Flight attendant sues estate of deceased Cranberries star Dolores O'Riordan

Allegation that singer deliberately caused injury to Carmel Coyne by stamping on her foot

Cranberries singer Dolores O’Riordan had denied the claims. Photograph: Bryan O’Brien

Cranberries singer Dolores O’Riordan had denied the claims. Photograph: Bryan O’Brien

 

A flight attendant caught up in an alleged air-rage incident five years ago which saw Cranberries star Dolores O’Riordan removed from an Aer Lingus plane is proceeding with a damages claim against the deceased singer’s estate.

Carmel Coyne, of Cappagh Road, Galway, is also suing Aer Lingus over the incident on November 11th, 2014.

The High Court personal injury proceedings were initiated in early 2017.

On Monday, Tadhg Dorgan BL, for Ms Coyne, applied to the court for orders amending the title of the case so as to allow it be brought against the personal representatives of the singer’s estate.

Counsel told Mr Justice Charles Meenan that the personal representatives had informed his solicitor they would consent to the amendment order.

Granting the application, the judge made orders replacing Ms O’Riordan’s name in the title with that of the personal representatives – Peter J O’Riordan, of Friarstown, Grange, Kilmallock, Limerick and Nollaig Hogan, Cahara, Glin, Co Limerick.

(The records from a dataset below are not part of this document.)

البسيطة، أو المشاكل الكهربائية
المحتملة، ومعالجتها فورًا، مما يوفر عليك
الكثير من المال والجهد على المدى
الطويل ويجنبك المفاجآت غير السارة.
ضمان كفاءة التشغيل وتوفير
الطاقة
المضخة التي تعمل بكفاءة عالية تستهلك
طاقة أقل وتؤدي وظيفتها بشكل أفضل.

In an affidavit grounding the application, Emma Colleran, of Michael Houlihan & Partners, solicitor for Ms Coyne, said the case arose out of an incident on November 10th, 2014 when Ms Coyne was a senior cabin crew member on a long haul Aer Lingus flight from New York to Shannon.

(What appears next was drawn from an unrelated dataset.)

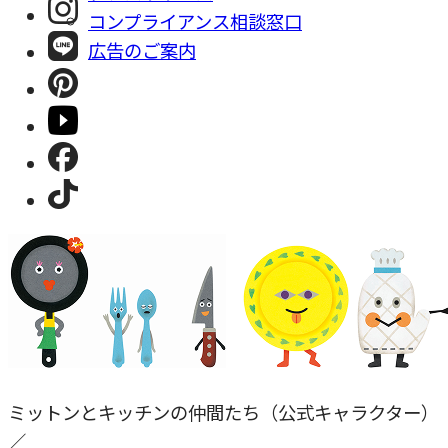
コンプライアンス相談窓⼝
広告のご案内
ミットンとキッチンの仲間たち（公式キャラクター）
／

Ms O’Riordan was a passenger on that flight and it is alleged she deliberately caused injury to Ms Coyne by stamping on her foot and physically attacking her and by restricting her liberty and/or freedom of movement.

Ms Coyne claimed damages against the singer for alleged assault, battery, false imprisonment and for breach of Ms Coyne’s right to privacy and to earn a living.

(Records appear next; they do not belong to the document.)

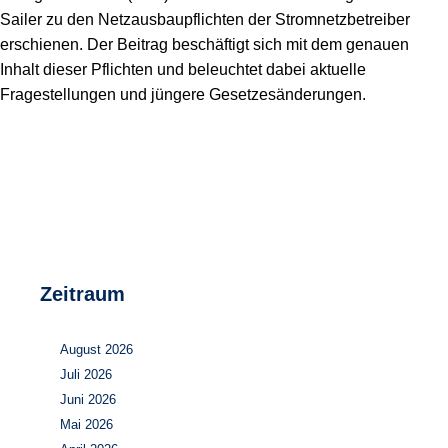
Speicher
Forschungsnetzwerk
Sailer zu den Netzausbaupflichten der Stromnetzbetreiber
erschienen. Der Beitrag beschäftigt sich mit dem genauen
Stromerzeugung
Bibliothek
Inhalt dieser Pflichten und beleuchtet dabei aktuelle
Fragestellungen und jüngere Gesetzesänderungen.
Wärme
Newsletter
Wasserstoff
Infomaterial
Schriften zum Umweltenergierecht
Zeitraum
August 2026
Juli 2026
Juni 2026
Mai 2026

It is claimed, as a result of the incident, Ms Coyne was out of work for seven months.

In a defence delivered in July 2017, Ms O’Riordan had denied the claims.

On January 15th, 2018, 46-year-old Ms O’Riordan was found dead in a bath in a hotel room in London. An inquest later concluded she drowned in the bath while intoxicated with alcohol. The coroner, Shirley Radcliffe, said what happened “seems to be solely a tragic accident”.

Ms O’Riordan was being treated successfully for bipolar affective disorder and there was no evidence she was feeling suicidal, the coroner said.